Scientists at HVO measure the amount of sulfur dioxide released from Kilauea using a correlation spectrometer (COSPEC). The COSPEC is mounted in a vehicle that is driven beneath the volcanic gas plume. The COSPEC "looks" up through the plume and measures the SO2 as it is blown across the road and away from the volcanic vent. By recording how much sulfur dioxide the COSPEC sees and by knowing the speed of the wind blowing the gas plume, we compute the amount of SO2 emitted from the volcano. Before the current east rift eruption began 10 years ago, Kilauea released about 150 tons of SO2 each day, nearly all of which was emitted from the summit caldera. Sulfur dioxide emissions were as high as 30,000 tons per day during the high fountaining episodes at Pu'u 'O'o. These episodes occurred every three to four weeks from 1983 to 1986 and typically lasted 24 hours or less. Starting from 1986 when the Kupaianaha lava pond formed, Kilauea released as much as 1,800 tons of SO2 each day, between 150 and 300 tons of which were from the summit and the balance from the east rift eruptive sites.

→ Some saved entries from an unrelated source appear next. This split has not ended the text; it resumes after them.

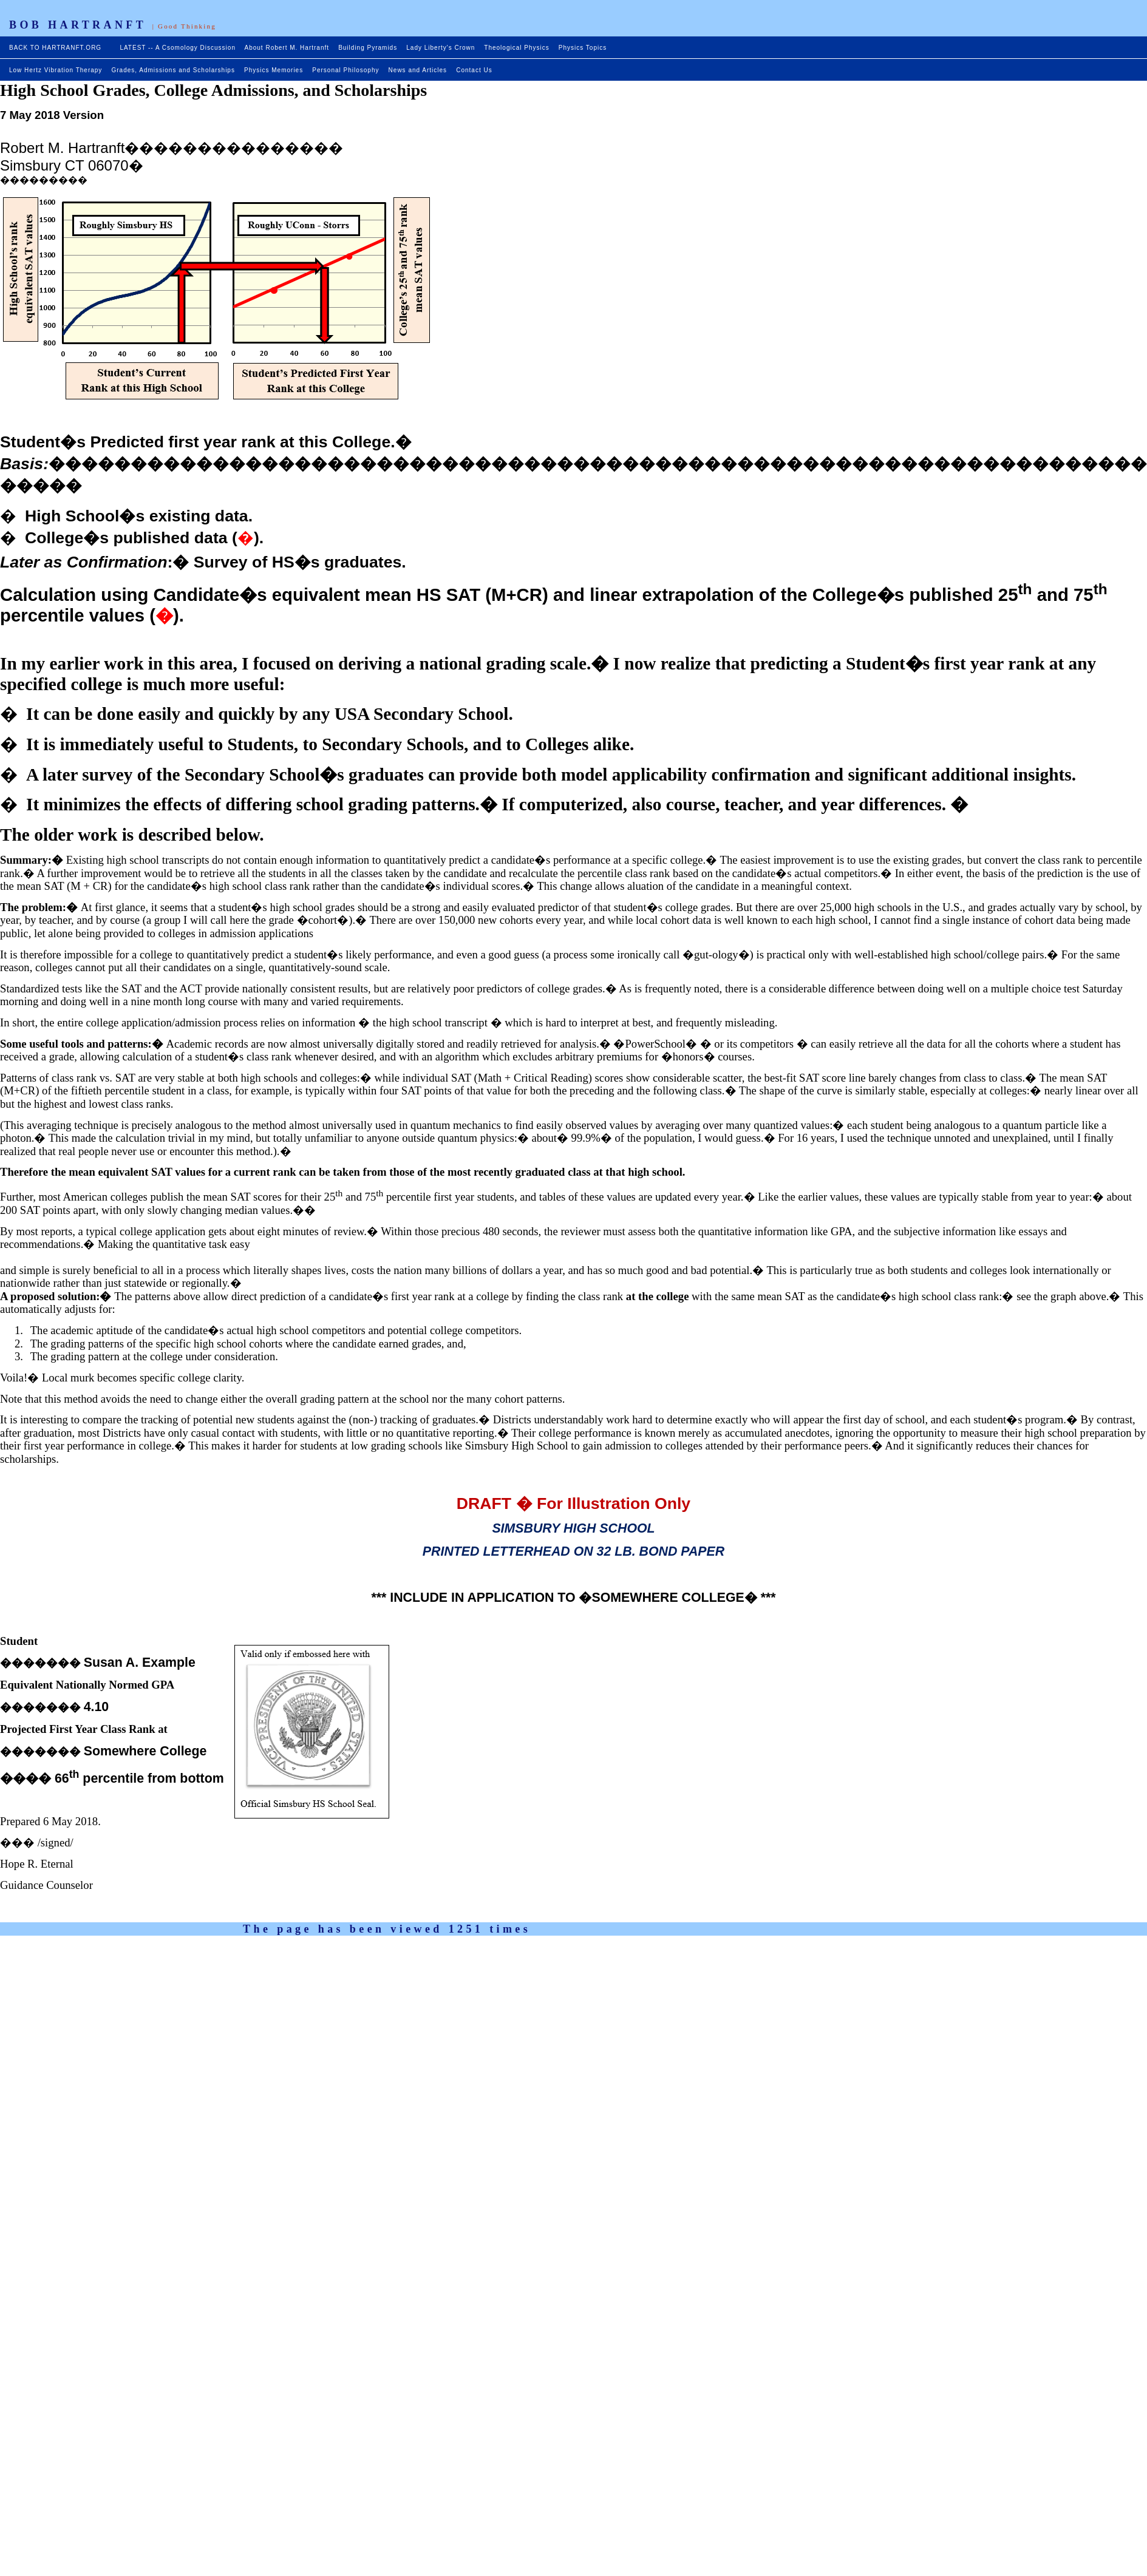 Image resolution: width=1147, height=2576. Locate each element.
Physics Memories (273, 70)
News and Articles (418, 70)
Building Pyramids (367, 47)
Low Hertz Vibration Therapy (55, 70)
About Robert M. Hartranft (287, 47)
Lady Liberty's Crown (440, 47)
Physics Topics (583, 47)
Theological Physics (516, 47)
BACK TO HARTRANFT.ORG (56, 47)
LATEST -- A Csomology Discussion (178, 47)
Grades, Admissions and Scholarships (173, 70)
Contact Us (474, 70)
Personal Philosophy (345, 70) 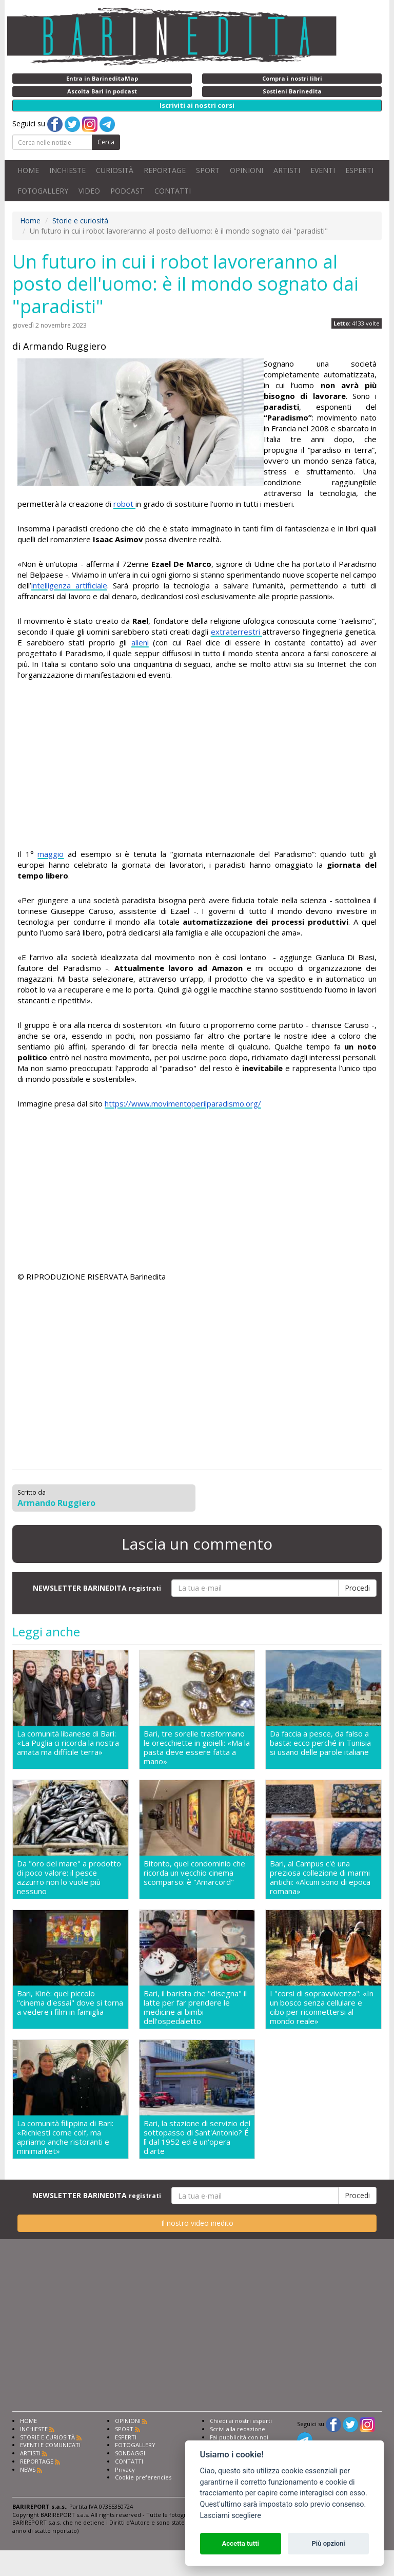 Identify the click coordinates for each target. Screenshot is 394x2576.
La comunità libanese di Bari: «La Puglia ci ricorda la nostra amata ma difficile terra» (68, 1743)
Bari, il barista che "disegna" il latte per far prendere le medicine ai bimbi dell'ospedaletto (195, 2007)
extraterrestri (237, 631)
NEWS (27, 2469)
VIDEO (89, 191)
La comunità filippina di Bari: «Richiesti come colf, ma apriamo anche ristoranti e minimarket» (65, 2137)
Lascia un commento (197, 1543)
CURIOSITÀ (114, 170)
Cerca (105, 142)
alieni (140, 642)
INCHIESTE (67, 170)
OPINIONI (246, 170)
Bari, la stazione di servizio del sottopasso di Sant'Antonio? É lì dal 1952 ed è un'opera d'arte (197, 2137)
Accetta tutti (240, 2543)
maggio (50, 854)
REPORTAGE (165, 170)
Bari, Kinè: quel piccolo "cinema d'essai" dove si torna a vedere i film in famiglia (70, 2003)
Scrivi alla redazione (237, 2429)
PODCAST (127, 191)
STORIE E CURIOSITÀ (47, 2437)
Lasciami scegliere (230, 2515)
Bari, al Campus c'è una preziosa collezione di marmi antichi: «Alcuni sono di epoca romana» (320, 1877)
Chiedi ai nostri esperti (241, 2421)
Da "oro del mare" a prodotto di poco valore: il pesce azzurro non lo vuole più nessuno (69, 1877)
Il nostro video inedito (197, 2223)
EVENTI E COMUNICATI (50, 2445)
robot (124, 504)
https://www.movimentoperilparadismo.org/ (183, 1103)
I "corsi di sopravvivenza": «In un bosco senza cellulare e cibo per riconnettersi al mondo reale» (321, 2007)
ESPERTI (359, 170)
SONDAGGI (130, 2453)
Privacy (125, 2469)
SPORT (208, 170)
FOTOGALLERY (42, 191)
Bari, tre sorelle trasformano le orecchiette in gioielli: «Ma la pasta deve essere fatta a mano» (197, 1747)
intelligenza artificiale (69, 585)
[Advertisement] (197, 766)
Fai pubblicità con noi (239, 2437)
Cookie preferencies (143, 2477)
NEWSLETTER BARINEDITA (97, 1588)
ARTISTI (286, 170)
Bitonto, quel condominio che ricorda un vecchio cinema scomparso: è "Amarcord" (194, 1873)
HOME (28, 170)
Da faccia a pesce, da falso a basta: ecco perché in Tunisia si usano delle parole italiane (320, 1743)
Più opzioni (328, 2543)
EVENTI (322, 170)
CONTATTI (172, 191) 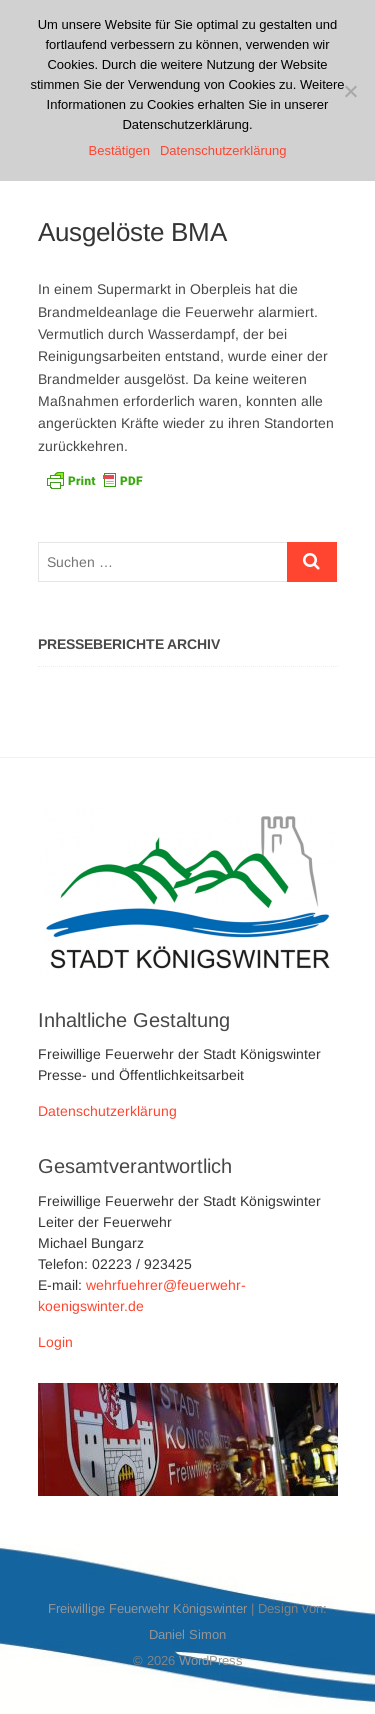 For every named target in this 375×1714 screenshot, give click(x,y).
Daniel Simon (187, 1634)
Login (55, 1342)
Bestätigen (119, 150)
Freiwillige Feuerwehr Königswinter (147, 1608)
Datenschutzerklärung (107, 1111)
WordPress (211, 1660) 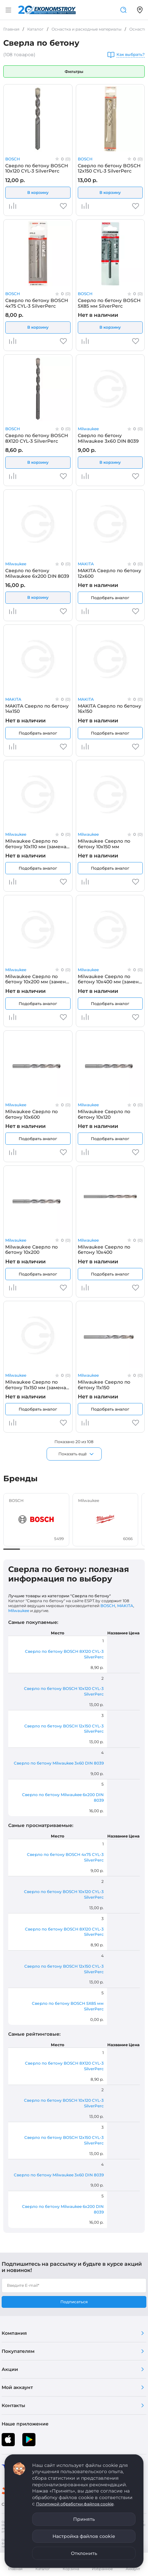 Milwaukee (88, 428)
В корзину (38, 192)
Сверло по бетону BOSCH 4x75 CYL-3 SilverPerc (36, 303)
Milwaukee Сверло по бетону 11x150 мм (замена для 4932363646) (35, 1384)
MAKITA (86, 563)
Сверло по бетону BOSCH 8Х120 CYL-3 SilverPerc (36, 438)
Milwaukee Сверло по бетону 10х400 (104, 1249)
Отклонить (84, 2553)
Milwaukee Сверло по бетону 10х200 (31, 1249)
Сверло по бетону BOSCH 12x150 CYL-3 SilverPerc (109, 168)
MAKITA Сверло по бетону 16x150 (109, 708)
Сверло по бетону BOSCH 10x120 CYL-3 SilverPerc (36, 168)
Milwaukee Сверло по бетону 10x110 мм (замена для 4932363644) (35, 843)
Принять (84, 2519)
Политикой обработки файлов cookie (75, 2503)
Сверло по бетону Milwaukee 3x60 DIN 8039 (108, 438)
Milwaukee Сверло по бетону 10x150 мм (104, 843)
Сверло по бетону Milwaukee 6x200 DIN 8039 (37, 573)
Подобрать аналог (110, 597)
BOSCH (12, 158)
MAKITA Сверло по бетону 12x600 (109, 573)
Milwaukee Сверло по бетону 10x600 (31, 1114)
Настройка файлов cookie (84, 2536)
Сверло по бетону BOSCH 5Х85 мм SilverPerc (109, 303)
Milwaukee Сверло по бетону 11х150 (104, 1384)
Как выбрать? (130, 55)
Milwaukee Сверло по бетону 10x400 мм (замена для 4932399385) (109, 979)
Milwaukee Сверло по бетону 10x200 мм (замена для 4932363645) (37, 979)
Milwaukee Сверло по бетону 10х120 (104, 1114)
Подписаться (74, 2301)
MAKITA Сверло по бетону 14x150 (37, 708) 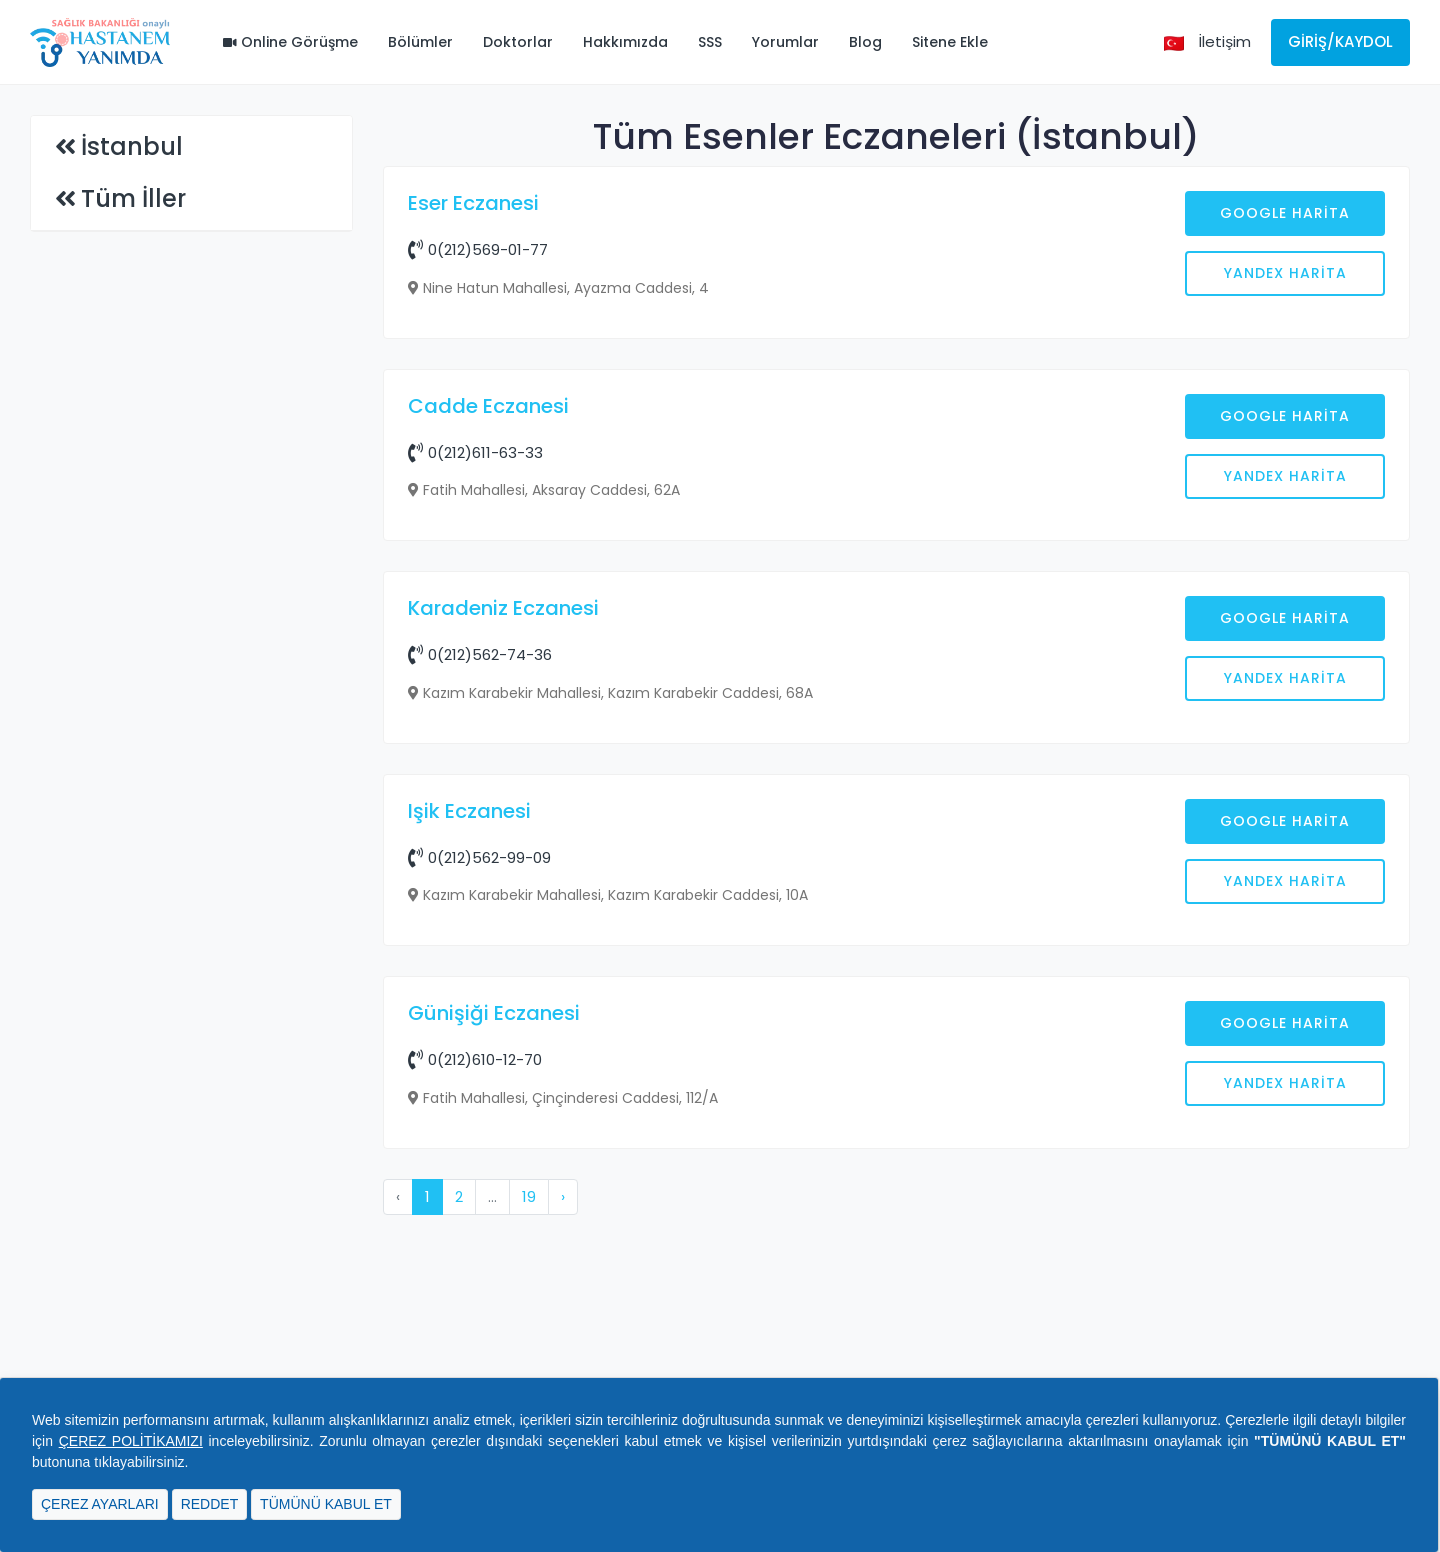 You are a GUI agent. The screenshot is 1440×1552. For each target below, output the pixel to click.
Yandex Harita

This sulfur dioxide emission rate has continued at roughly the same or a slightly lower level ever since. During eruptive pauses emission rates are much lower. By comparison, Pinatubo Volcano in the Philippines released 19,000,000 tons of SO2 during its catastrophic eruption on June 15, 1991.
Sulfur dioxide is released at the summit, at Pu'u 'O'o, at the 51-53 vents, and at the skylights along the tube system. The sulfur dioxide reacts chemically with oxygen, dust particles, sunlight, and water in the air to form a mixture of sulfate-aerosols (tiny particles and droplets), sulfuric acid, and other oxidized sulfur species known as "vog." What happens to the vog is determined primarily by wind direction and intensity. When moderate to strong northeasterly trade winds blow, the vog is typically carried to the southwest towards South Point, where the wind patterns wrap around the island, sending the vog up the Kona coast. During Kona winds, or in the absence of strong trade wind conditions, however, vog stays on the east side of the island, affecting people, animals and plants, sometimes from Ka Lae to Hilo.
Gas release of another form occurs where lava enters the ocean. Again, a chemical reaction occurs, this time between molten lava and sea water. The reaction is vigorous because of the intense heat, generating a large, white plume cloud containing a mixture of hydrochloric acid and sea water, commonly called laze. During along-shore or on-shore winds, this laze plume can drop rainwater on people along the coast. This rain is often more acidic than lemon juice, with a pH of 1.5 to 2.5, but is more corrosive than lemon juice to skin and clothing. Hydrochloric acid is toxic and causes irritation to the throat, lungs, eyes, and nose. Visitors should heed park warning signs and avoid standing directly in or under the coastal-entry plume.